А ещё, если повезёт, в такие дни в университете можно было уловить заразительный дух общего праздника, весёлую беззаботность дружеской болтовни, тянущую сладость романтического влечения… Эмоции, которых Мэй не могла себе позволить — только подслушать, ухватить витражный блик чужого счастья.
Но о таких развлечениях эмпат предпочитала помалкивать.
— И зачем тогда этот маскарад? — Мама не упустила случая завести любимый разговор, после ареста тёти Бэт ставший регулярным, как приём лекарства. — Пусть видят тебя настоящей, а если кому-то что-то не нравится…
— А если мне что-то не нравится? — перебила Мэй, но тут же пожалела об излишней резкости. Приблизилась к зеркалу, быстрыми уверенными движениями нарисовала на левой щеке пять небольших точек, повторяя узор материнских родинок. Улыбнулась примирительно.
— Естественное всегда красиво, детка. — Дейзи и не думала обижаться.
— Скажи это голому землекопу.
Мэй медленно провела рукой по щеке. Излишки красителя остались на пальцах, а вот сам рисунок, впитавшись в кожу, теперь продержится несколько дней. И на вид от настоящих родинок не отличишь. Спасибо тёте Бэт за науку. Даже если маме не по душе то, что дочь использует хитрости, подсмотренные у арестованной родственницы.

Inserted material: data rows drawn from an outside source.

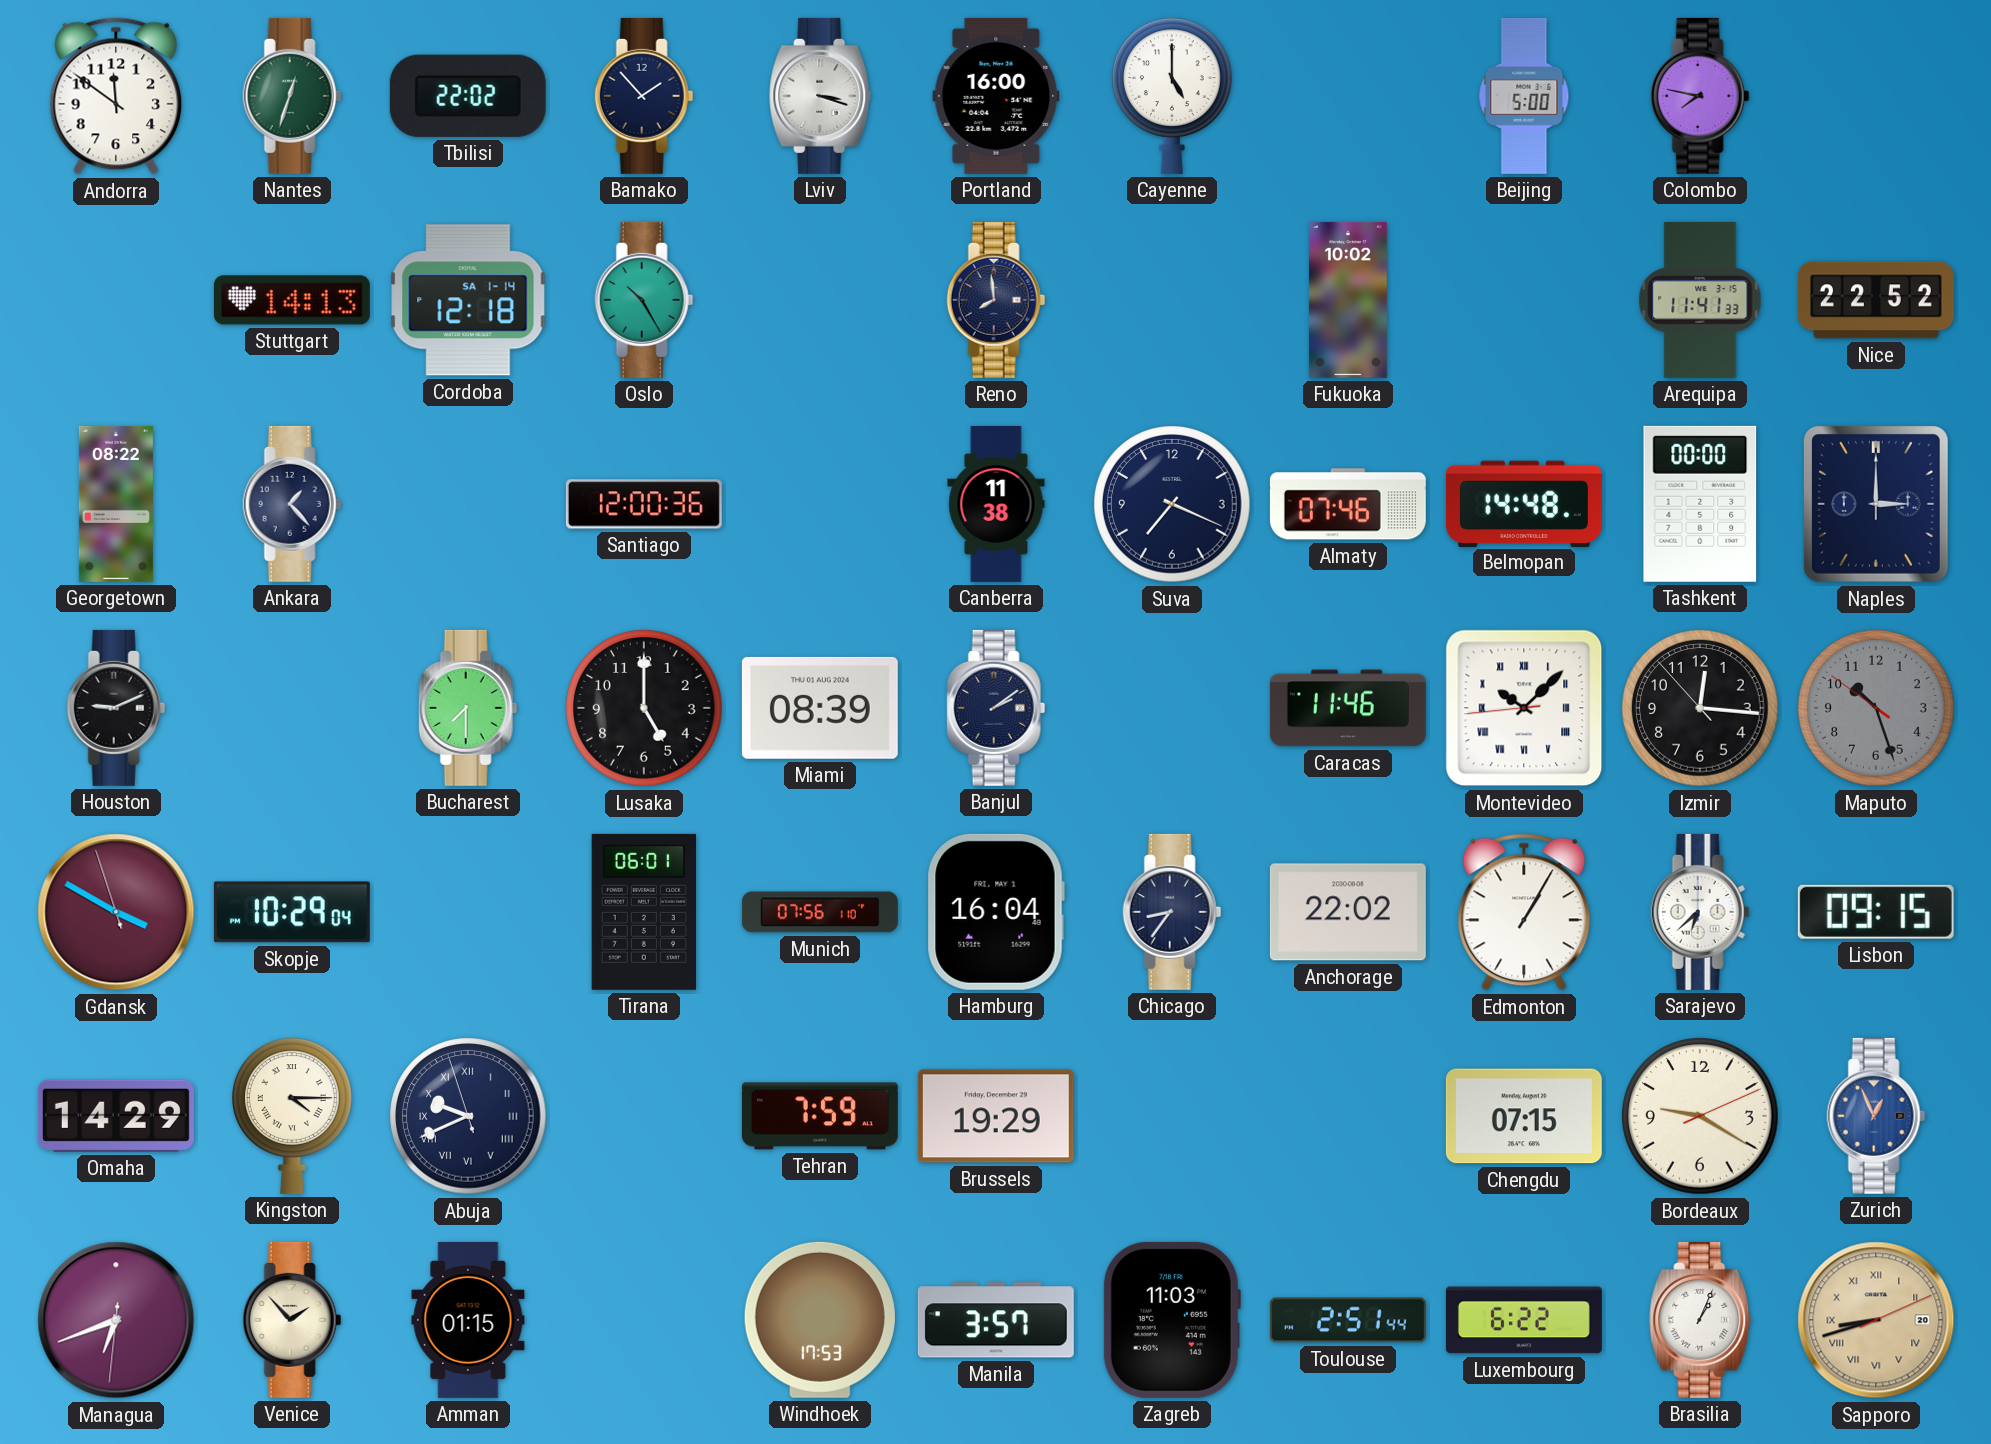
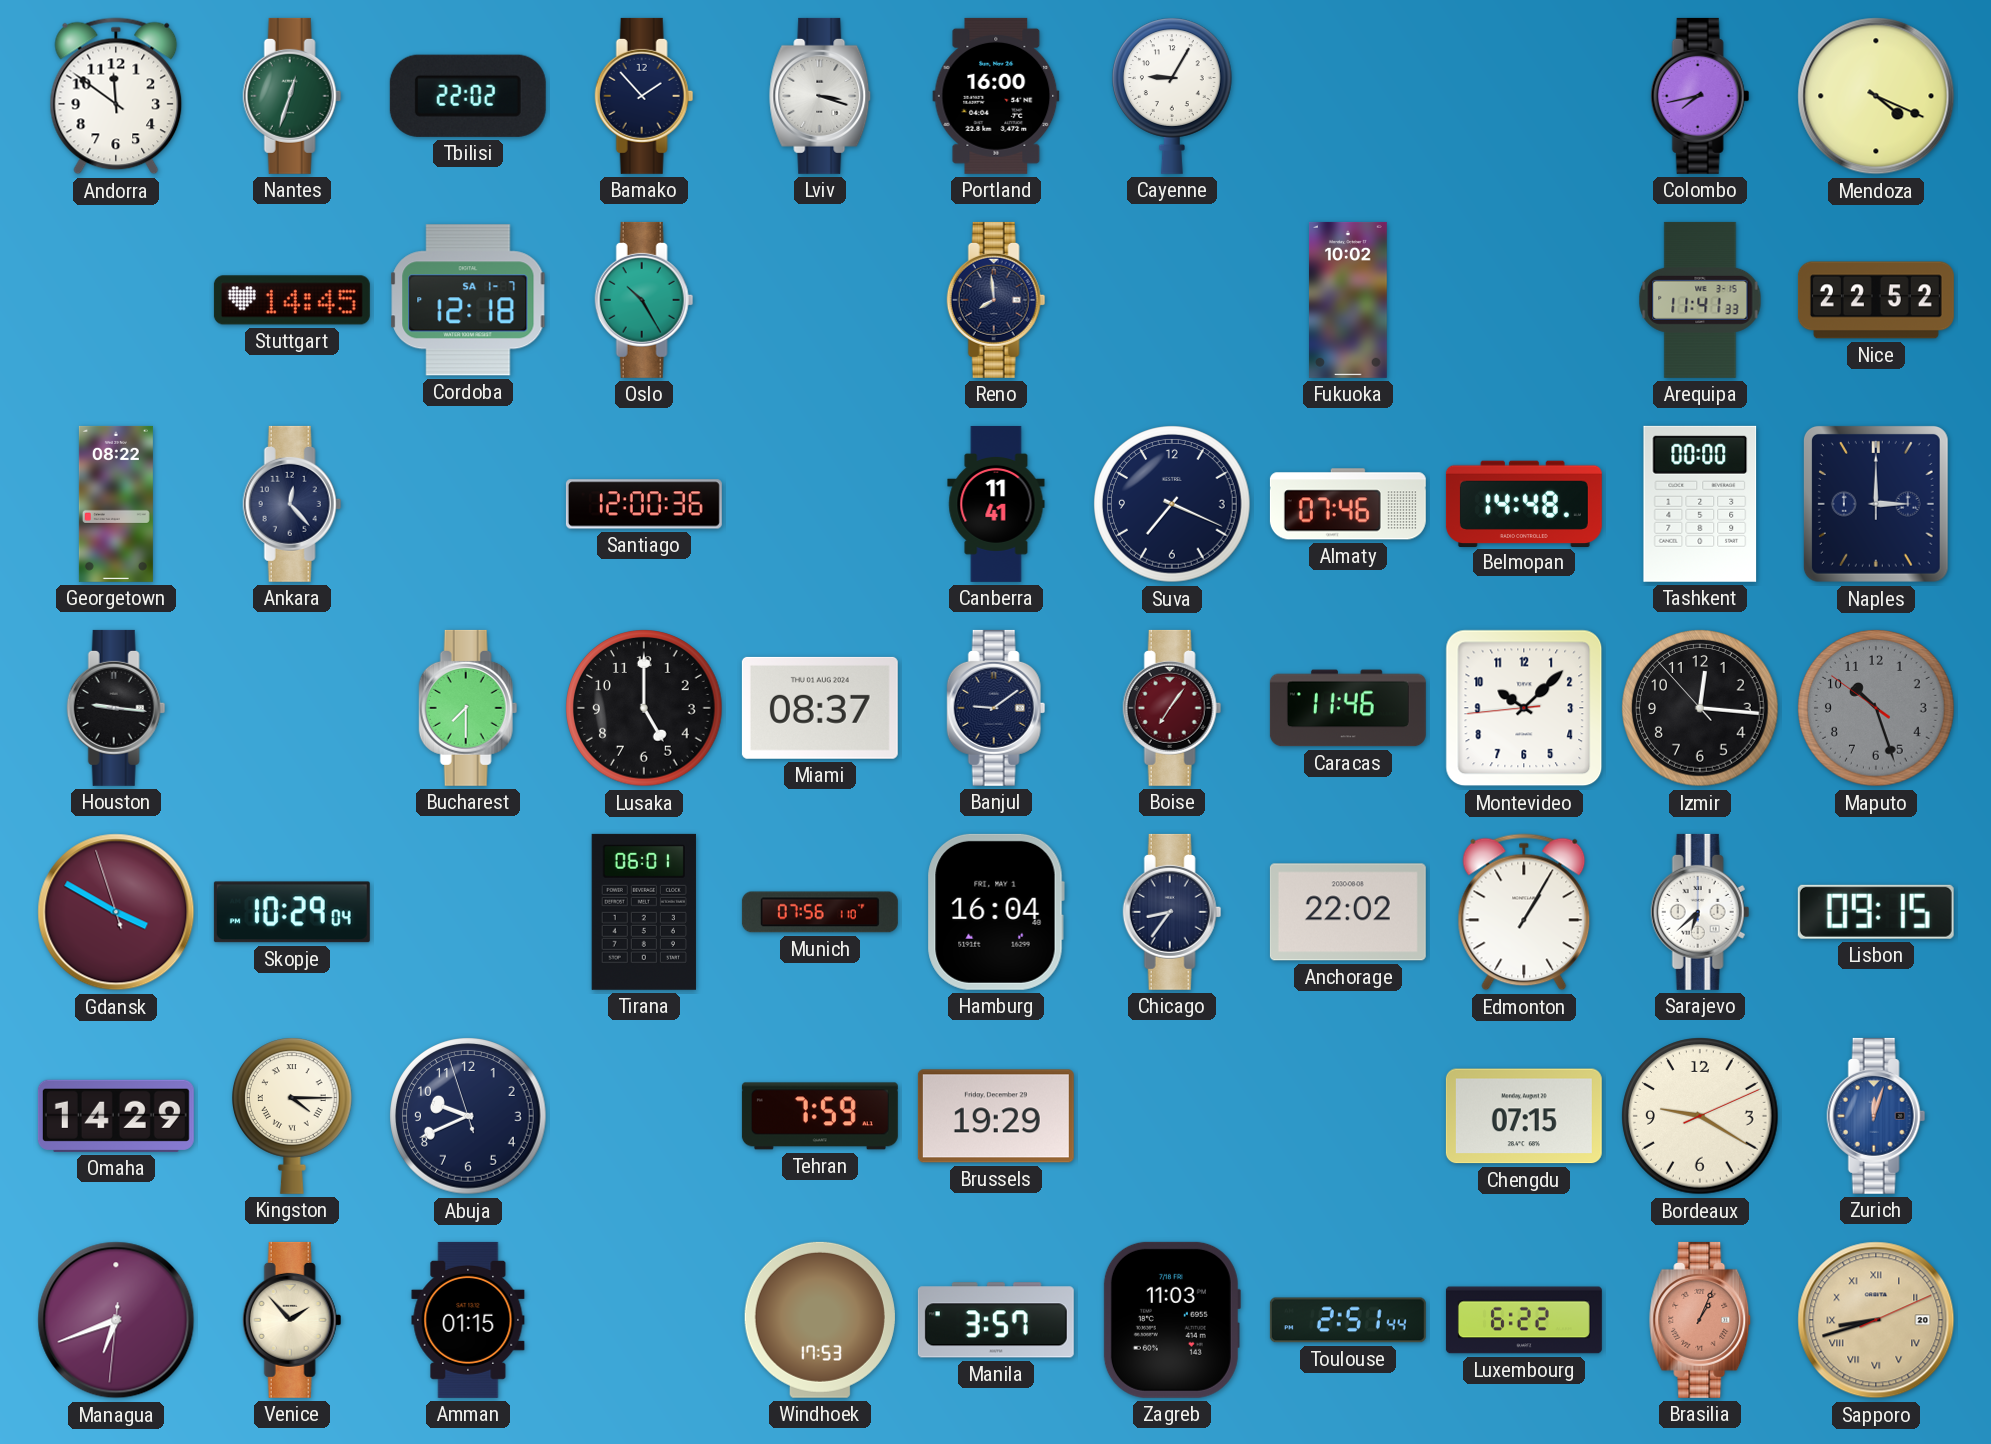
Cayenne: 5:00 -> 9:05
Beijing: 5:00 -> none
Colombo: 7:47 -> 7:43
Mendoza: none -> 4:19
Stuttgart: 14:13 -> 14:45
Cordoba date: SA 1-14 -> SA 1-7
Ankara: 1:23 -> 12:23
Canberra: 11:38 -> 11:41
Houston: 9:11 -> 9:16
Miami: 08:39 -> 08:37
Banjul: 2:09 -> 9:09
Boise: none -> 7:06
Montevideo numerals: Roman -> Arabic
Abuja numerals: Roman -> Arabic
Zurich: 12:56 -> 12:03
Brasilia dial: white -> salmon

Она отступила от зеркала, спрятала руки в карманах, притаившихся между складками широкой юбки.
— Это всего лишь безобидное хобби.
— Которое отпугивает от тебя людей.
Мэй рассмеялась.
— Ну и зачем мне такие пугливые люди? Ты лучше скажи: правда красиво?
Она плавно повернулась на каблуках и вопросительно склонила голову к плечу.
— Правда красиво.
Дейзи Фокс не умела ни сердиться, ни обижаться. По крайней мере, так думало большинство её знакомых. Она почти никогда не повышала голос, даже в споре умея сохранять самообладание и находить взвешенные аргументы. Если переубедить собеседника не удавалось, Дейзи смирялась. Или, когда ситуация позволяла, поступала по-своему, уже не пытаясь кому-то что-то доказать.